Got a nuclear crisis? Better call NEST.

Two years ago Darwin Morgan was at the movies with his wife when he got paged. The message: Come to the office right away.

A typical pseudo-crisis of budgets or personnel? Not hardly. Mr. Morgan is a member of NEST, the Department of Energy's Nuclear Emergency Search Team. NEST leaders had just received a tip that a nuclear device was rumbling across South Dakota, hidden on a train.

"They deemed it a credible threat," says Morgan, a spokesman at DOE's Nevada Test Site.

A team with suitcase radiation detectors rushed to the site. It found nothing. The call was a hoax.

No need for the NEST 30mm cannon that can blast a bomb into pieces, or for the liquid nitrogen that can freeze detonator electronics, or the liquid cutter that can slice through titanium with a high-speed jet of water.

Just another day, another way for America's nukebusters to hone their deployment speed.

"We've got a mandate to bring everything to bear in six hours," says Morgan.

These are not the best of times for the 25-year-old NEST. The strange case of Los Alamos National Lab's traveling hard drives has, at the very least, called the group's handling of nuclear secrets into question.

At time of writing, investigators were reportedly focusing on the activities of three Los Alamos scientists and NEST members in their effort to discover where the digitized data disappeared to before being found behind a copier over the weekend.

The hard drives contain information on nuclear warheads that NEST needs if forced to dismantle them. Lax security or no, dismantlement is a core job for which NEST remains prepared, say experts.

"I don't think this calls into question their overall competence," says Robert Norris, a nuclear weapons analyst at the Natural Resources Defense Council in Washington.

NEST is a sort of volunteer fire department for the atomic age. Virtually all of its approximately 1,000 members have other jobs within the US nuclear weapons establishment. They are nuclear physicists, engineers, experts in conventional explosives, chemists - the whole panoply of people needed to understand the awesome power of splitting atoms.

"These are the people who know the most about the weapons," says Mr. Norris.

The group was founded after a 1974 incident in which the government suspected, for a time, that a nuclear weapon had been hidden in Boston. Though the alarm was false, a stumbling response to the threat convinced US command authorities that they needed a better plan.

Thus NEST, which has now grown to the point where it accounts for about half of the Department of Energy's $70 million-plus nuclear emergency response budget.

NEST's first line of defense is a computer at Lawrence Livermore National Lab in California. It is loaded with thousands of pages of publicly available nuclear-weapons data from newspaper articles to spy novels.

NEST compares the text of extortionist phone calls and notes to this information, to see if presumed terrorists know what they are talking about or are simply mimicking something they saw on "JAG."

During its existence, NEST has dealt with threats that number in the low hundreds, say members. Of these, not many more than 30 have been found to be credible problems that need a response.

A response means deployment of a team of scientists - from Los Alamos or Livermore or the other national labs - grabbing rolling trunks of electronics and heading for planes waiting at nearby military bases.

In October 1994, NEST ran an exercise in New Orleans that shows what would theoretically happen next.
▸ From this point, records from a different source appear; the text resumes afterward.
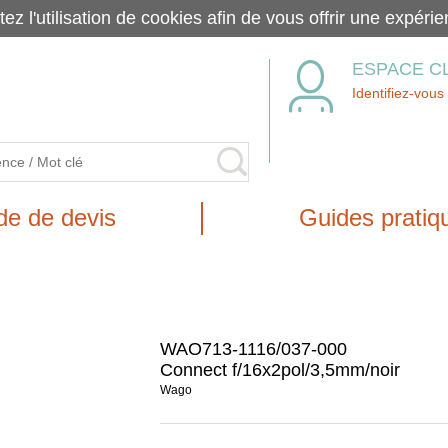
tez l'utilisation de cookies afin de vous offrir une exp
ESPACE C
Identifiez-vous
e de devis
Guides pratiq
WAO713-1116/037-000
Connect f/16x2pol/3,5mm/noir
Wago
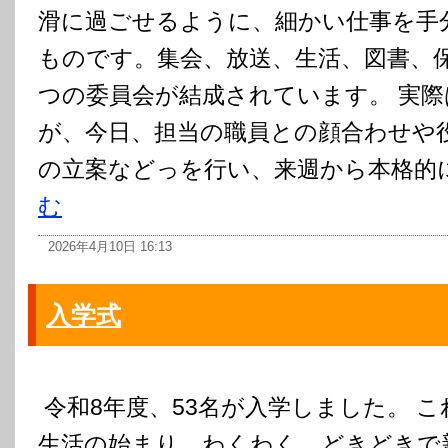
滑に過ごせるように、細かい仕事を手
ものです。集会、放送、生活、図書、
つの委員会が結成されています。 実際
が、今日、担当の職員との顔合わせや
の立案などっを行い、来週から本格的
む
2026年4月10日 16:13
入学式
令和8年度、53名が入学しました。 
生活の始まり、わくわく、どきどきで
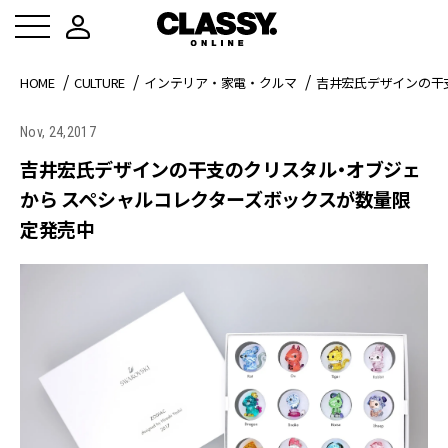
HOME
CULTURE
インテリア・家電・クルマ
吉井宏氏デザインの干
Nov, 24,2017
吉井宏氏デザインの干支のクリスタル・オブジェ
から スペシャルコレクターズボックスが数量限
定発売中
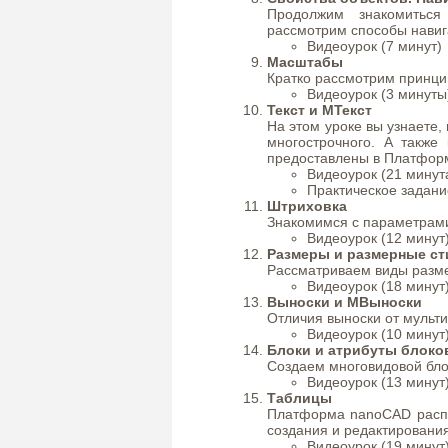
Продолжим знакомиться
рассмотрим способы навиг
Видеоурок (7 минут)
Масштабы
Кратко рассмотрим принци
Видеоурок (3 минуты
Текст и МТекст
На этом уроке вы узнаете,
многострочного. А также
предоставлены в Платфор
Видеоурок (21 минут
Практическое задани
Штриховка
Знакомимся с параметрами
Видеоурок (12 минут
Размеры и размерные ст
Рассматриваем виды разме
Видеоурок (18 минут
Выноски и МВыноски
Отличия выноски от мульт
Видеоурок (10 минут
Блоки и атрибуты блоко
Создаем многовидовой бло
Видеоурок (13 минут
Таблицы
Платформа nanoCAD расп
создания и редактирования
Видеоурок (19 минут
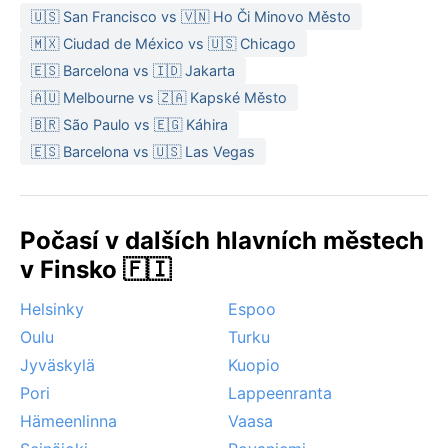
🇺🇸 San Francisco vs 🇻🇳 Ho Či Minovo Město
🇲🇽 Ciudad de México vs 🇺🇸 Chicago
🇪🇸 Barcelona vs 🇮🇩 Jakarta
🇦🇺 Melbourne vs 🇿🇦 Kapské Město
🇧🇷 São Paulo vs 🇪🇬 Káhira
🇪🇸 Barcelona vs 🇺🇸 Las Vegas
Počasí v dalších hlavních městech
v Finsko 🇫🇮
Helsinky
Espoo
Oulu
Turku
Jyväskylä
Kuopio
Pori
Lappeenranta
Hämeenlinna
Vaasa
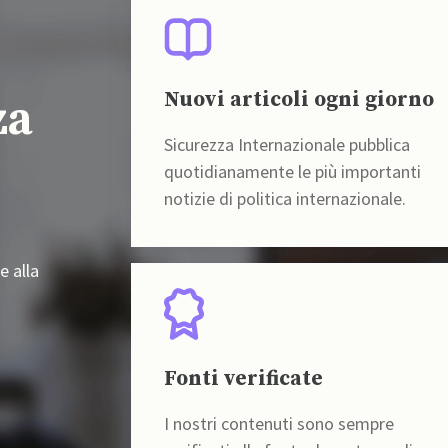
Nuovi articoli ogni giorno
za
Sicurezza Internazionale pubblica
quotidianamente le più importanti
notizie di politica internazionale.
e alla
Fonti verificate
I nostri contenuti sono sempre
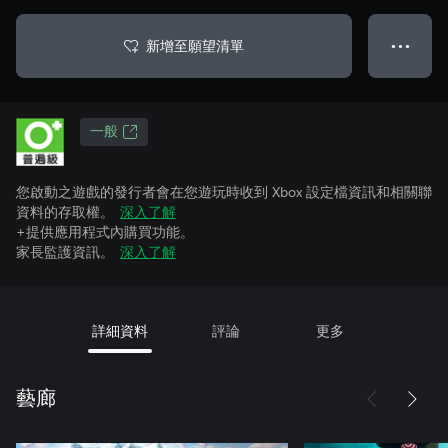
新增至願望清單
● ● ●
一般
您啟動之遊戲的發行者會在您遊玩時收到 Xbox 設定檔資訊和相關聯
資料的存取權。
深入了解
+提供應用程式內購買功能。
家長監護資訊。
深入了解
詳細資料
評論
更多
藝廊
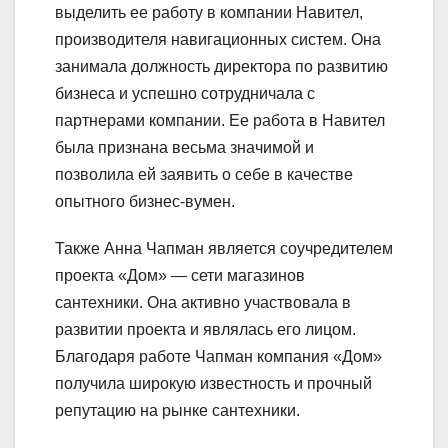
выделить ее работу в компании Навител,
производителя навигационных систем. Она
занимала должность директора по развитию
бизнеса и успешно сотрудничала с
партнерами компании. Ее работа в Навител
была признана весьма значимой и
позволила ей заявить о себе в качестве
опытного бизнес-вумен.
Также Анна Чапман является соучредителем
проекта «Дом» — сети магазинов
сантехники. Она активно участвовала в
развитии проекта и являлась его лицом.
Благодаря работе Чапман компания «Дом»
получила широкую известность и прочный
репутацию на рынке сантехники.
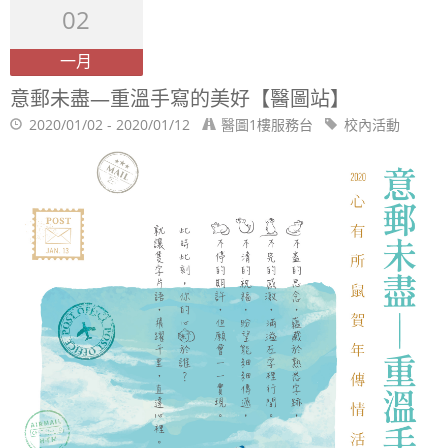
02
一月
意郵未盡—重溫手寫的美好【醫圖站】
2020/01/02 - 2020/01/12
醫圖1樓服務台
校內活動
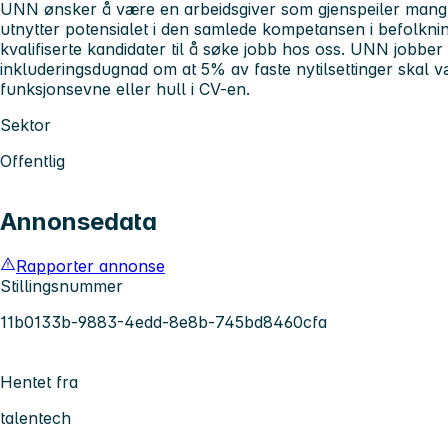
UNN ønsker å være en arbeidsgiver som gjenspeiler mang
utnytter potensialet i den samlede kompetansen i befolknin
kvalifiserte kandidater til å søke jobb hos oss. UNN jobber 
inkluderingsdugnad om at 5% av faste nytilsettinger skal
funksjonsevne eller hull i CV-en.
Sektor
Offentlig
Annonsedata
Rapporter annonse
Stillingsnummer
11b0133b-9883-4edd-8e8b-745bd8460cfa
Hentet fra
talentech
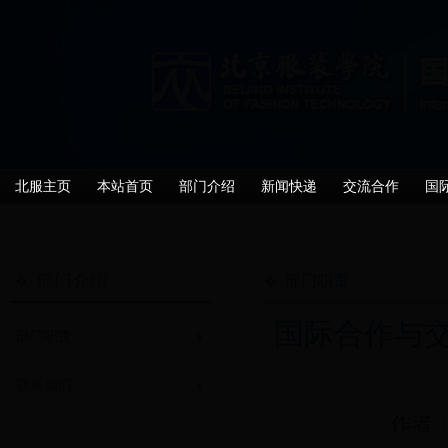
北服主页
本站首页
部门介绍
新闻快递
交流合作
国
部门介绍
部门职责
国际合作与
部门职责
联系我们
作者：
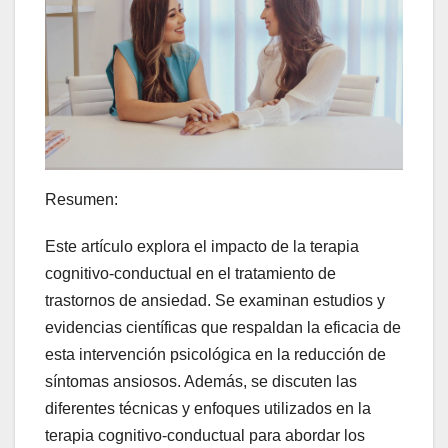
Resumen:
Este artículo explora el impacto de la terapia
cognitivo-conductual en el tratamiento de
trastornos de ansiedad. Se examinan estudios y
evidencias científicas que respaldan la eficacia de
esta intervención psicológica en la reducción de
síntomas ansiosos. Además, se discuten las
diferentes técnicas y enfoques utilizados en la
terapia cognitivo-conductual para abordar los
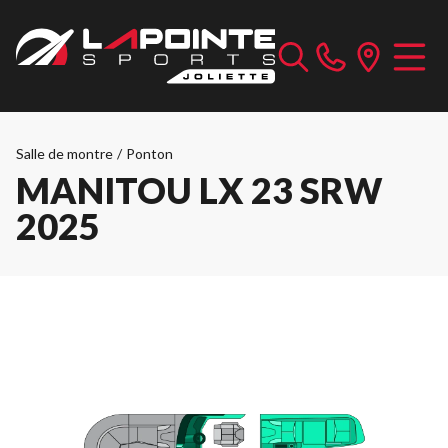
Salle de montre
/
Ponton
MANITOU LX 23 SRW
2025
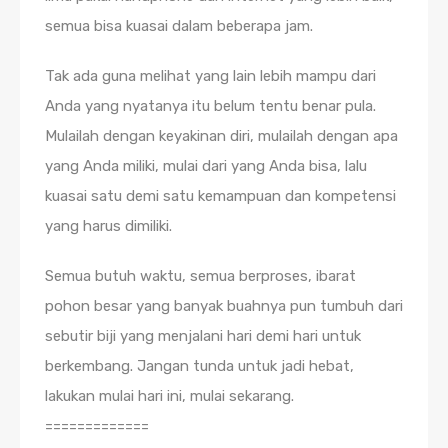
semua bisa kuasai dalam beberapa jam.
Tak ada guna melihat yang lain lebih mampu dari
Anda yang nyatanya itu belum tentu benar pula.
Mulailah dengan keyakinan diri, mulailah dengan apa
yang Anda miliki, mulai dari yang Anda bisa, lalu
kuasai satu demi satu kemampuan dan kompetensi
yang harus dimiliki.
Semua butuh waktu, semua berproses, ibarat
pohon besar yang banyak buahnya pun tumbuh dari
sebutir biji yang menjalani hari demi hari untuk
berkembang. Jangan tunda untuk jadi hebat,
lakukan mulai hari ini, mulai sekarang.
=============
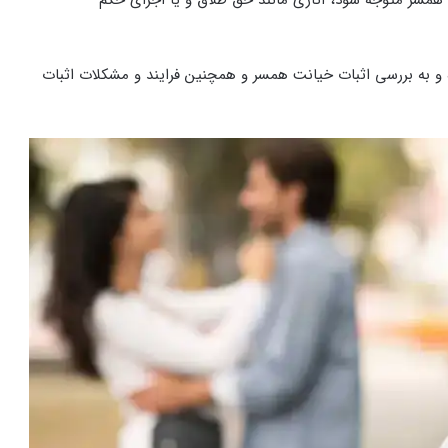
و به بررسی اثبات خیانت همسر و همچنین فرایند و مشکلات اثبات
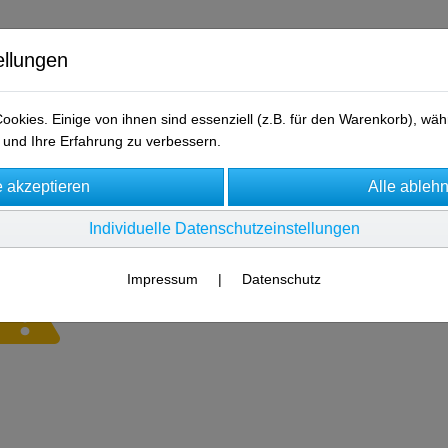
ellungen
okies. Einige von ihnen sind essenziell (z.B. für den Warenkorb), w
und Ihre Erfahrung zu verbessern.
AGB
Kontakt
Individuelle Datenschutzeinstellungen
Impressum
|
Datenschutz
Es wurden leider keine Produkte gefunden.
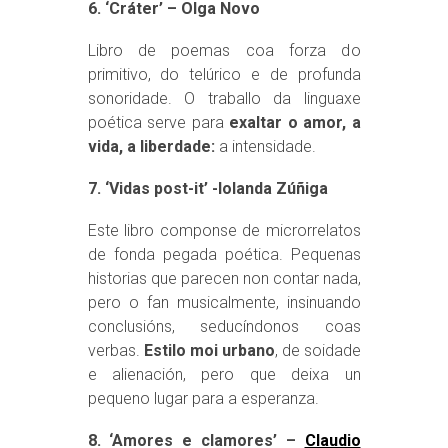
6. ‘Cráter’ – Olga Novo
Libro de poemas coa forza do
primitivo, do telúrico e de profunda
sonoridade. O traballo da linguaxe
poética serve para
exaltar o amor, a
vida, a liberdade:
a intensidade.
7. ‘Vidas post-it’ -Iolanda Zúñiga
Este libro componse de microrrelatos
de fonda pegada poética. Pequenas
historias que parecen non contar nada,
pero o fan musicalmente, insinuando
conclusións, seducíndonos coas
verbas.
Estilo moi urbano
, de soidade
e alienación, pero que deixa un
pequeno lugar para a esperanza.
8. ‘Amores e clamores’ –
Claudio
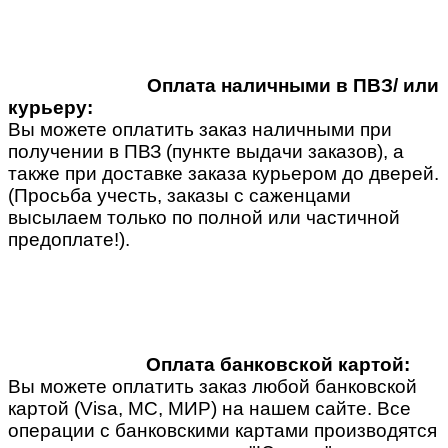
Оплата наличными в ПВЗ/ или
курьеру:
Вы можете оплатить заказ наличными при
получении в ПВЗ (пункте выдачи заказов), а
также при доставке заказа курьером до дверей.
(Просьба учесть, заказы с саженцами
высылаем только по полной или частичной
предоплате!).
Оплата банковской картой:
Вы можете оплатить заказ любой банковской
картой (Visa, MC, МИР) на нашем сайте. Все
операции с банковскими картами производятся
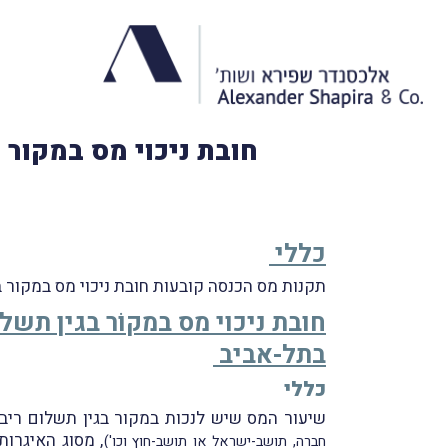
חובת ניכוי מס במקור 
כללי
תקנות מס הכנסה קובעות חובת ניכוי מס במקור 
חובת ניכוי מס במקוֹר בגין תשל
בתל-אביב
כללי
שיעור המס שיש לנכות במקור בגין תשלום ריבי
, מסוג האיגרות
חברה, תושב-ישראל או תושב-חוץ וכו')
Scientists in holiday garb crisscrossed the French Quarter, with radiation detectors hidden in briefcases and other luggage. Detector-carrying vans and aircraft helped in the search.

Of course, finding the nuclear device might be the easy part. Dismantling it without a catastrophic explosion would be the ultimate in bomb squad jobs.

X-rays, infrared sensors, and other devices would be used to try and get a picture of what the disablement team faces.

A 30mm cannon might just blow the device apart, if the team deems that safe. NEST also has a large tent which can be erected over a suspected bomb, and then pumped full of foam. Moon-suited technicians then blow up the high explosives that surround the fissile "pit" of nuclear weapons.

Reportedly, NEST has a liquid abrasive cutter which can be used to slice into suspected bombs. Why liquid? Sparks from a metallic saw or cutter could set off a nuclear detonation.

While most of NEST's call-outs are false alarms, the team has helped in some real-world radiological problems.

When a Soviet nuclear-powered satellite fell on northwest Canada in 1978, about 200 NEST members were deployed in a clean-up operation that took three months. Forty NEST personnel were sent to help in the wake of the Three Mile Island nuclear reactor accident.

Every few years security personnel contact NEST members to make sure they want to continue their membership in America's version of a nuclear National Guard.

"I've got an eight-month-old at home," says Morgan. "But I'm still doing it."